The Supreme Court (SC) on July 27 said money laundering was a heinous crime that not only affects the social and economic fabric of the nation, but also tends to promote other heinous offences, such as terrorism, offences related to NDPS Act (anti-drug law) etc .
- The observation came as the SC rejected 241 petitions challenging the constitutional validity of certain provisions of the Prevention of Money Laundering Act (PMLA), 2002.
- A three-judge bench of Justice A.M. Khanwilkar, Dinesh Maheshwari and C.T. Ravikumar upheld the stringent provisions in the law — on bail, the wide powers given to the Enforcement Directorate (ED) on search and seizure, admissibility of confession statement before the ED, reverse burden on the accused to prove innocence, non-supply of Enforcement Case Information Report (ECIR) lodged before prosecution, attachment of properties under the law, and expansive definition of the term “proceeds of crime”.
- Money laundering is an offence against the sovereignty and integrity of the country. It is no less a heinous offence than the offence of terrorism.
About Enforcement Directorate (ED)
- The Enforcement Directorate (ED) goes back to May 1, 1956, when an ‘Enforcement Unit’ was formed in the Department of Economic Affairs, for handling Exchange Control Laws violations under the Foreign Exchange Regulation Act (FERA).
- The ED is a multi-dimensional organisation investigating economic offences under the Prevention of Money Laundering Act (PMLA), Fugitive Economic Offenders Act, Foreign Exchange Management Act and FERA.
- The PMLA was brought in for this exact reason in 2002, but was enacted only in 2005.
- Whenever any offence is registered by a local police station, which has generated proceeds of crime over and above Rs. 1 crore, the investigating police officer forwards the details to the ED.
- If the amount which has been stolen is used after four years to purchase some properties, then the ill-gotten money is brought back in the market; or if the money is given to someone else to buy properties in different parts of the country, then there is ‘laundering’ of money and the ED will need to step in and look into the layering and attachment of properties to recover the money.

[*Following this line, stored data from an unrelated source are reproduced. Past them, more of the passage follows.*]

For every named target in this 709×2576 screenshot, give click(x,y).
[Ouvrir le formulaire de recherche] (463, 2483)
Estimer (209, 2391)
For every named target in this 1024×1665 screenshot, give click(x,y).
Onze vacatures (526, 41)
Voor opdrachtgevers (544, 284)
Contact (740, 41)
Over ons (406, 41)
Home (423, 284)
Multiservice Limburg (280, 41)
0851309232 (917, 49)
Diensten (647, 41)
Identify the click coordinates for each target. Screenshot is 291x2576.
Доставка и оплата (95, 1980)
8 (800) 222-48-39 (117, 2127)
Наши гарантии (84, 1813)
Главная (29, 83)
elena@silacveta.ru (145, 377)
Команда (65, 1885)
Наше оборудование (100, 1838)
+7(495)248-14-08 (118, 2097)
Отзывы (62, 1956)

- The ED carries out search (property) and seizure (money/documents) after it has decided that the money has been laundered, under Section 16 (power of survey) and Section 17 (search and seizure) of the PMLA.
- On the basis of that, the authorities will decide if arrest is needed as per Section 19 (power of arrest).
- Under Section 50 (powers of authorities regarding summons, production of documents and to give evidence etc), the ED can also directly carry out search and seizure without calling the person for questioning.
- It is not necessary to summon the person first and then start with the search and seizure.
- If the person is arrested, the ED gets 60 days to file the prosecution complaint (chargesheet) as the punishment under PMLA doesn’t go beyond seven years.
- Since the PMLA was enacted only in 2005, any ill-gotten property acquired before the year 2005 has no case under PMLA.